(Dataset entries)
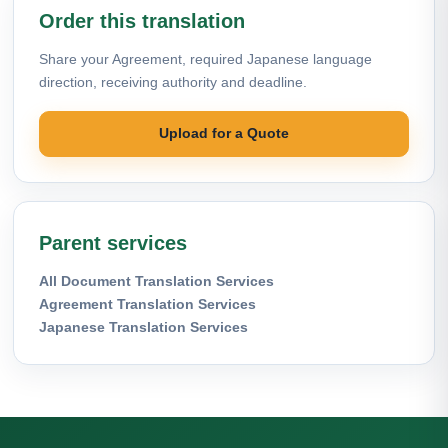
Order this translation
Share your Agreement, required Japanese language
direction, receiving authority and deadline.
Upload for a Quote
Parent services
All Document Translation Services
Agreement Translation Services
Japanese Translation Services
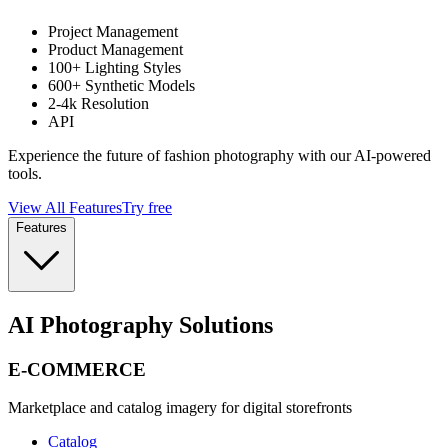
Project Management
Product Management
100+ Lighting Styles
600+ Synthetic Models
2-4k Resolution
API
Experience the future of fashion photography with our AI-powered
tools.
View All Features
Try free
Features
AI Photography Solutions
E-COMMERCE
Marketplace and catalog imagery for digital storefronts
Catalog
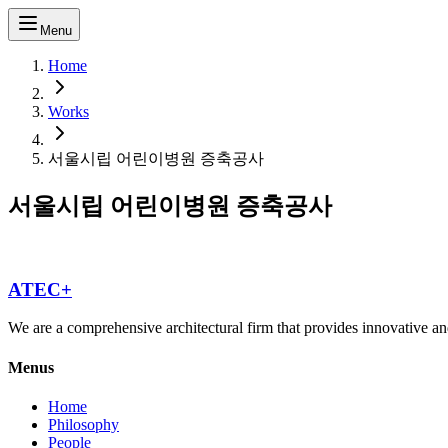
Menu
Home
Works
서울시립 어린이병원 증축공사
서울시립 어린이병원 증축공사
ATEC+
We are a comprehensive architectural firm that provides innovative and
Menus
Home
Philosophy
People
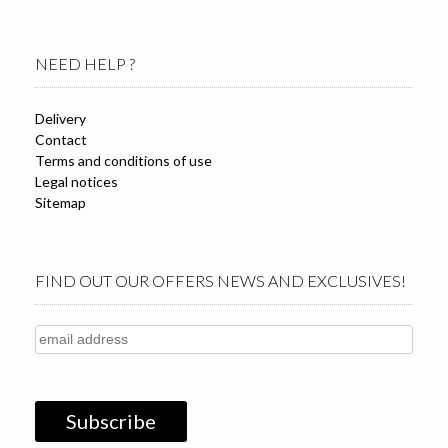
NEED HELP ?
Delivery
Contact
Terms and conditions of use
Legal notices
Sitemap
FIND OUT OUR OFFERS NEWS AND EXCLUSIVES!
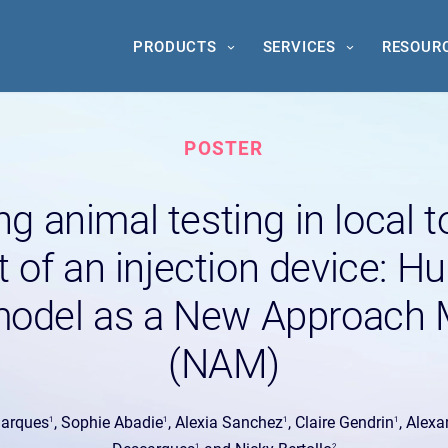
PRODUCTS
SERVICES
RESOUR
POSTER
g animal testing in local 
 of an injection device: 
odel as a New Approach 
(NAM)
Marques
, Sophie Abadie
, Alexia Sanchez
, Claire Gendrin
, Alex
1
1
1
1
1
2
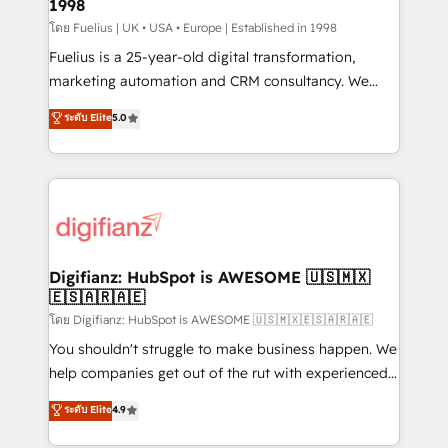
1998
HubSpot and vetted by the CCS, which means we
can support public sector companies as well the
โดย Fuelius | UK • USA • Europe | Established in 1998
other ones listed in our profile. Our services: -
Fuelius is a 25-year-old digital transformation,
HubSpot implementation - HubSpot CMS website
marketing automation and CRM consultancy. We
build We can do lots of things. But everything we do
enable mid-market and enterprise clients to
ระดับ Elite
5.0
is there for you to: - Grow revenue, and run your
maximise their return from digital and fuel their
business more efficiently - Build stronger
growth. We modernise platforms, streamline
relationships with customers - Make better
operations that are causing inefficiencies, improve
decisions with data - Find a new voice and reach
customer experiences, integrate systems, and
more people - Get the most out of your HubSpot
supercharge revenue operations Key services: • CRM
investment
Implementation • Systems Integration • Digital
Transformation / Web Development • RevOps &
Digifianz: HubSpot is AWESOME 🇺🇸🇲🇽
🇪🇸🇦🇷🇦🇪
Sales Consulting • Marketing Automation What
makes us different? 🚀 Top 0.5% of global HubSpot
โดย Digifianz: HubSpot is AWESOME 🇺🇸🇲🇽🇪🇸🇦🇷🇦🇪
agencies ⚙️ The strongest technical ability and
You shouldn't struggle to make business happen. We
integration capabilities 💼 Consultative, long-term
help companies get out of the rut with experienced,
partners who will embed ourselves into your
process-oriented teams implementing HubSpot
ระดับ Elite
4.9
business, processes and systems 🏢 We specialise in
Marketing, Sales, Service, CMS and Operations Hub,
working with mid-market and enterprise
so selling and actually engaging with your customers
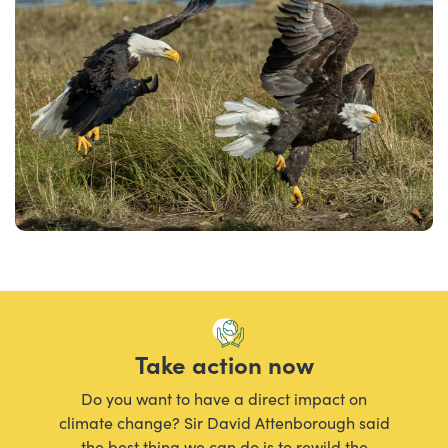
Take action now
Do you want to have a direct impact on
climate change? Sir David Attenborough said
the best thing we can do is to rewild the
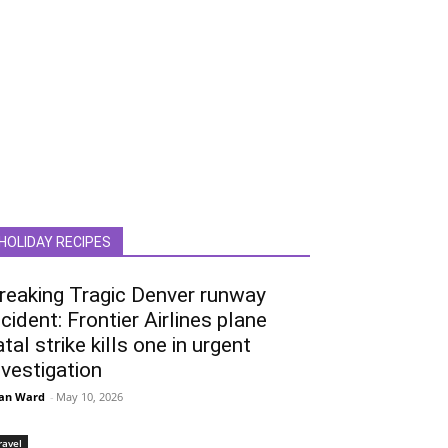
HOLIDAY RECIPES
reaking Tragic Denver runway
ncident: Frontier Airlines plane
atal strike kills one in urgent
nvestigation
an Ward
-
May 10, 2026
ravel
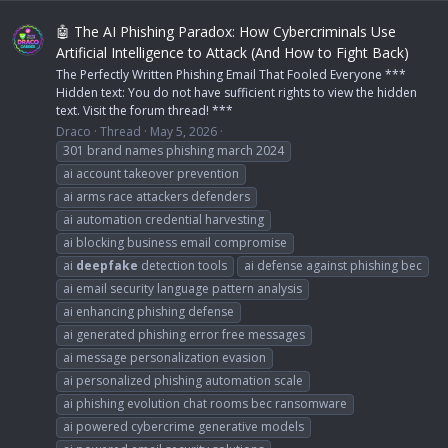
🤖 The AI Phishing Paradox: How Cybercriminals Use
Artificial Intelligence to Attack (And How to Fight Back)
The Perfectly Written Phishing Email That Fooled Everyone ***
Hidden text: You do not have sufficient rights to view the hidden
text. Visit the forum thread! ***
Draco
Thread
May 5, 2026
301 brand names phishing march 2024
ai account takeover prevention
ai arms race attackers defenders
ai automation credential harvesting
ai blocking business email compromise
ai
deepfake
detection tools
ai defense against phishing bec
ai email security language pattern analysis
ai enhancing phishing defense
ai generated phishing error free messages
ai message personalization evasion
ai personalized phishing automation scale
ai phishing evolution chat rooms bec ransomware
ai powered cybercrime generative models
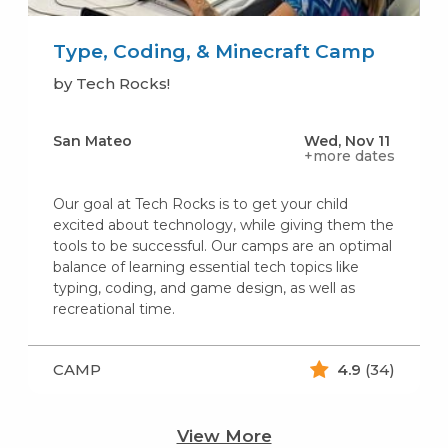
Type, Coding, & Minecraft Camp
by Tech Rocks!
San Mateo
Wed, Nov 11
+more dates
Our goal at Tech Rocks is to get your child
excited about technology, while giving them the
tools to be successful. Our camps are an optimal
balance of learning essential tech topics like
typing, coding, and game design, as well as
recreational time.
CAMP
4.9
(34)
View More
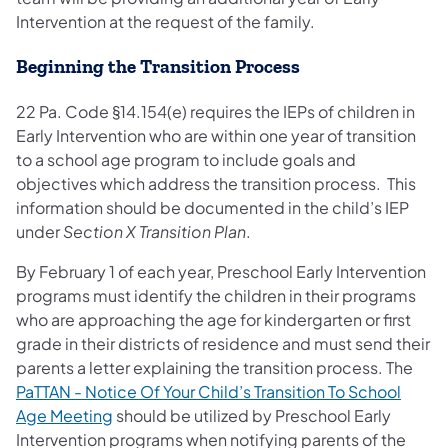
Intervention at the request of the family.
Beginning the Transition Process
22 Pa. Code §14.154(e) requires the IEPs of children in
Early Intervention who are within one year of transition
to a school age program to include goals and
objectives which address the transition process. This
information should be documented in the child’s IEP
under
Section X Transition Plan
.
By February 1 of each year, Preschool Early Intervention
programs must identify the children in their programs
who are approaching the age for kindergarten or first
grade in their districts of residence and must send their
parents a letter explaining the transition process. The
PaTTAN - Notice Of Your Child’s Transition To School
Age Meeting
should be utilized by Preschool Early
Intervention programs when notifying parents of the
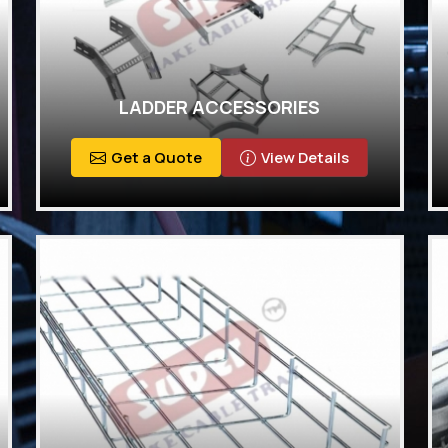
LADDER ACCESSORIES
Get a Quote
View Details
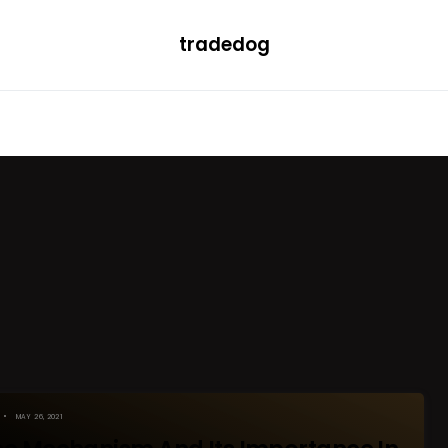
tradedog
H
LEARN
TRENDING
ETF
CONVERTER
MAY 26, 2021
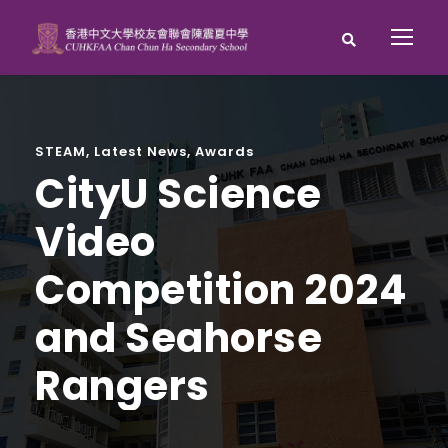
STEAM
,
Latest News
,
Awards
CityU Science
Video
Competition 2024
and Seahorse
Rangers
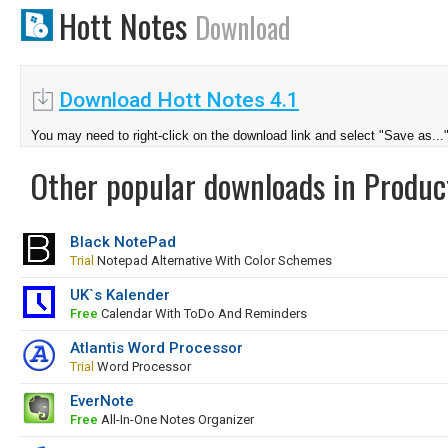
Hott Notes
Download
Download Hott Notes 4.1
You may need to right-click on the download link and select "Save as...
Other popular downloads in Product
Black NotePad
Trial
Notepad Alternative With Color Schemes
UK`s Kalender
Free
Calendar With ToDo And Reminders
Atlantis Word Processor
Trial
Word Processor
EverNote
Free
All-In-One Notes Organizer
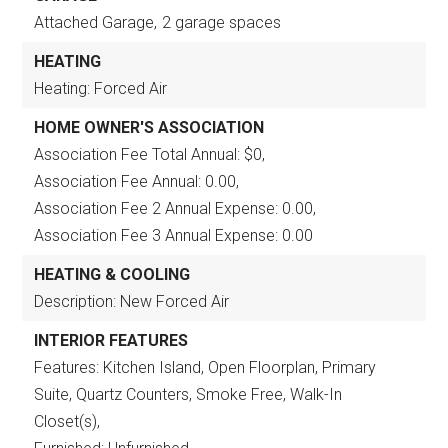
Attached Garage,
2 garage spaces
HEATING
Heating: Forced Air
HOME OWNER'S ASSOCIATION
Association Fee Total Annual: $0,
Association Fee Annual: 0.00,
Association Fee 2 Annual Expense: 0.00,
Association Fee 3 Annual Expense: 0.00
HEATING & COOLING
Description: New Forced Air
INTERIOR FEATURES
Features: Kitchen Island, Open Floorplan, Primary
Suite, Quartz Counters, Smoke Free, Walk-In
Closet(s),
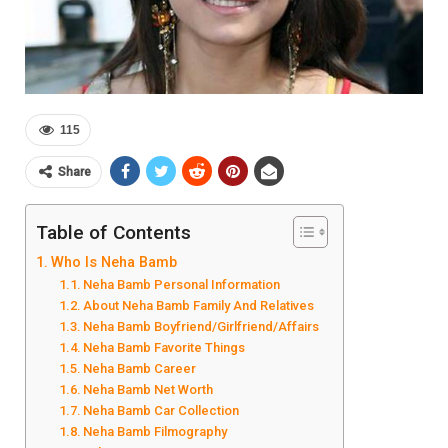
115
Share
Table of Contents
Who Is Neha Bamb
Neha Bamb Personal Information
About Neha Bamb Family And Relatives
Neha Bamb Boyfriend/Girlfriend/Affairs
Neha Bamb Favorite Things
Neha Bamb Career
Neha Bamb Net Worth
Neha Bamb Car Collection
Neha Bamb Filmography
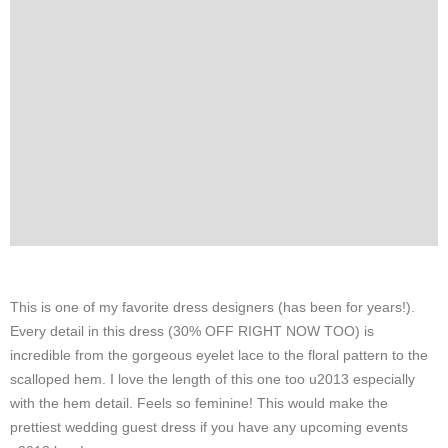
This is one of my favorite dress designers (has been for years!).
Every detail in this dress (30% OFF RIGHT NOW TOO) is
incredible from the gorgeous eyelet lace to the floral pattern to the
scalloped hem. I love the length of this one too u2013 especially
with the hem detail. Feels so feminine! This would make the
prettiest wedding guest dress if you have any upcoming events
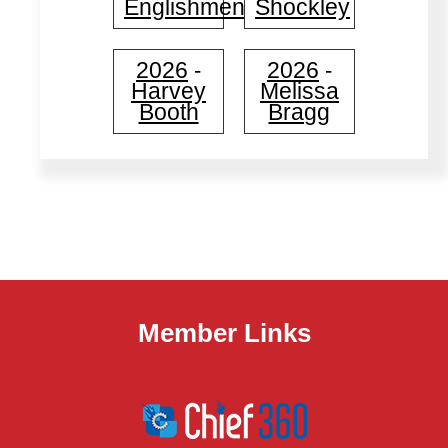
Englishmen
Shockley
2026
2026
-
-
Harvey
Melissa
Booth
Bragg
Member Links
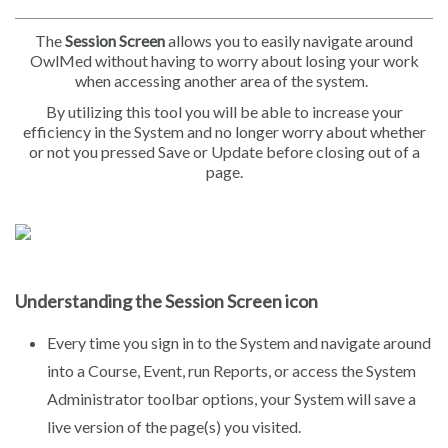
The
Session Screen
allows you to easily navigate around
OwlMed without having to worry about losing your work
when accessing another area of the system.
By utilizing this tool you will be able to increase your
efficiency in the System and no longer worry about whether
or not you pressed Save or Update before closing out of a
page.
Understanding the Session Screen icon
Every time you sign in to the System and navigate around
into a Course, Event, run Reports, or access the System
Administrator toolbar options, your System will save a
live version of the page(s) you visited.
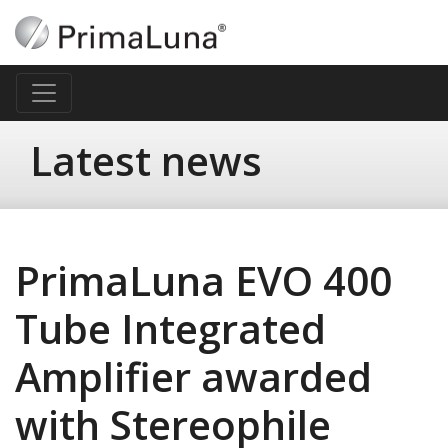
Latest news
PrimaLuna EVO 400
Tube Integrated
Amplifier awarded
with Stereophile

• EXERCISE OBJECTIVE: All of the entries above are to be written out exactly, with no pictures.

• ANSWER SECTION:
Order this translation
Share your Agreement, required Japanese language
direction, receiving authority and deadline.
Upload for a Quote
Parent services
All Document Translation Services
Agreement Translation Services
Japanese Translation Services
Project Management
Product Management
100+ Lighting Styles
600+ Synthetic Models
2-4k Resolution
API
Experience the future of fashion photography with our AI-powered
tools.
View All Features
Try free
Features
AI Photography Solutions
E-COMMERCE
Marketplace and catalog imagery for digital storefronts
Catalog
Menu
Home
Works
서울시립 어린이병원 증축공사
서울시립 어린이병원 증축공사
ATEC+
We are a comprehensive architectural firm that provides innovative and
Menus
Home
Philosophy
People
NEED HELP ?
Delivery
Contact
Terms and conditions of use
Legal notices
Sitemap
FIND OUT OUR OFFERS NEWS AND EXCLUSIVES!
PRODUCTS
SERVICES
RESOUR
POSTER
g animal testing in local 
 of an injection device: 
odel as a New Approach 
(NAM)
Marques
, Sophie Abadie
, Alexia Sanchez
, Claire Gendrin
, Alex
1
1
1
1
1
2
1998
HubSpot and vetted by the CCS, which means we
can support public sector companies as well the
โดย Fuelius | UK • USA • Europe | Established in 1998
other ones listed in our profile. Our services: -
Fuelius is a 25-year-old digital transformation,
HubSpot implementation - HubSpot CMS website
marketing automation and CRM consultancy. We
build We can do lots of things. But everything we do
enable mid-market and enterprise clients to
ระดับ Elite
5.0
is there for you to: - Grow revenue, and run your
maximise their return from digital and fuel their
business more efficiently - Build stronger
growth. We modernise platforms, streamline
relationships with customers - Make better
operations that are causing inefficiencies, improve
decisions with data - Find a new voice and reach
customer experiences, integrate systems, and
more people - Get the most out of your HubSpot
supercharge revenue operations Key services: • CRM
investment
Implementation • Systems Integration • Digital
Transformation / Web Development • RevOps &
Digifianz: HubSpot is AWESOME 🇺🇸🇲🇽
🇪🇸🇦🇷🇦🇪
Sales Consulting • Marketing Automation What
makes us different? 🚀 Top 0.5% of global HubSpot
โดย Digifianz: HubSpot is AWESOME 🇺🇸🇲🇽🇪🇸🇦🇷🇦🇪
agencies ⚙️ The strongest technical ability and
You shouldn't struggle to make business happen. We
integration capabilities 💼 Consultative, long-term
help companies get out of the rut with experienced,
partners who will embed ourselves into your
process-oriented teams implementing HubSpot
ระดับ Elite
4.9
business, processes and systems 🏢 We specialise in
Marketing, Sales, Service, CMS and Operations Hub,
working with mid-market and enterprise
so selling and actually engaging with your customers
Take action now
Do you want to have a direct impact on
climate change? Sir David Attenborough said
the best thing we can do is to rewild the
HOLIDAY RECIPES
reaking Tragic Denver runway
ncident: Frontier Airlines plane
atal strike kills one in urgent
nvestigation
an Ward
-
May 10, 2026
ravel
🤖 The AI Phishing Paradox: How Cybercriminals Use
Artificial Intelligence to Attack (And How to Fight Back)
The Perfectly Written Phishing Email That Fooled Everyone ***
Hidden text: You do not have sufficient rights to view the hidden
text. Visit the forum thread! ***
Draco
Thread
May 5, 2026
301 brand names phishing march 2024
ai account takeover prevention
ai arms race attackers defenders
ai automation credential harvesting
ai blocking business email compromise
ai
deepfake
detection tools
ai defense against phishing bec
ai email security language pattern analysis
ai enhancing phishing defense
ai generated phishing error free messages
ai message personalization evasion
ai personalized phishing automation scale
ai phishing evolution chat rooms bec ransomware
ai powered cybercrime generative models
Type, Coding, & Minecraft Camp
by Tech Rocks!
San Mateo
Wed, Nov 11
+more dates
Our goal at Tech Rocks is to get your child
excited about technology, while giving them the
tools to be successful. Our camps are an optimal
balance of learning essential tech topics like
typing, coding, and game design, as well as
recreational time.
CAMP
4.9
(34)
View More
Intervention at the request of the family.
Beginning the Transition Process
22 Pa. Code §14.154(e) requires the IEPs of children in
Early Intervention who are within one year of transition
to a school age program to include goals and
objectives which address the transition process. This
information should be documented in the child’s IEP
under
Section X Transition Plan
.
By February 1 of each year, Preschool Early Intervention
programs must identify the children in their programs
who are approaching the age for kindergarten or first
grade in their districts of residence and must send their
parents a letter explaining the transition process. The
PaTTAN - Notice Of Your Child’s Transition To School
Age Meeting
should be utilized by Preschool Early
Intervention programs when notifying parents of the
LADDER ACCESSORIES
Get a Quote
View Details
tradedog
H
LEARN
TRENDING
ETF
CONVERTER
MAY 26, 2021
STEAM
,
Latest News
,
Awards
CityU Science
Video
Competition 2024
and Seahorse
Rangers
Hott Notes
Download
Download Hott Notes 4.1
You may need to right-click on the download link and select "Save as...
Other popular downloads in Product
Black NotePad
Trial
Notepad Alternative With Color Schemes
UK`s Kalender
Free
Calendar With ToDo And Reminders
Atlantis Word Processor
Trial
Word Processor
EverNote
Free
All-In-One Notes Organizer
Attached Garage,
2 garage spaces
HEATING
Heating: Forced Air
HOME OWNER'S ASSOCIATION
Association Fee Total Annual: $0,
Association Fee Annual: 0.00,
Association Fee 2 Annual Expense: 0.00,
Association Fee 3 Annual Expense: 0.00
HEATING & COOLING
Description: New Forced Air
INTERIOR FEATURES
Features: Kitchen Island, Open Floorplan, Primary
Suite, Quartz Counters, Smoke Free, Walk-In
Closet(s),
115
Share
Table of Contents
Who Is Neha Bamb
Neha Bamb Personal Information
About Neha Bamb Family And Relatives
Neha Bamb Boyfriend/Girlfriend/Affairs
Neha Bamb Favorite Things
Neha Bamb Career
Neha Bamb Net Worth
Neha Bamb Car Collection
Neha Bamb Filmography
This is one of my favorite dress designers (has been for years!).
Every detail in this dress (30% OFF RIGHT NOW TOO) is
incredible from the gorgeous eyelet lace to the floral pattern to the
scalloped hem. I love the length of this one too u2013 especially
with the hem detail. Feels so feminine! This would make the
prettiest wedding guest dress if you have any upcoming events
Englishmen
Shockley
2026
2026
-
-
Harvey
Melissa
Booth
Bragg
Member Links
The
Session Screen
allows you to easily navigate around
OwlMed without having to worry about losing your work
when accessing another area of the system.
By utilizing this tool you will be able to increase your
efficiency in the System and no longer worry about whether
or not you pressed Save or Update before closing out of a
page.
Understanding the Session Screen icon
Every time you sign in to the System and navigate around
into a Course, Event, run Reports, or access the System
Administrator toolbar options, your System will save a
live version of the page(s) you visited.
Latest news
PrimaLuna EVO 400
Tube Integrated
Amplifier awarded
with Stereophile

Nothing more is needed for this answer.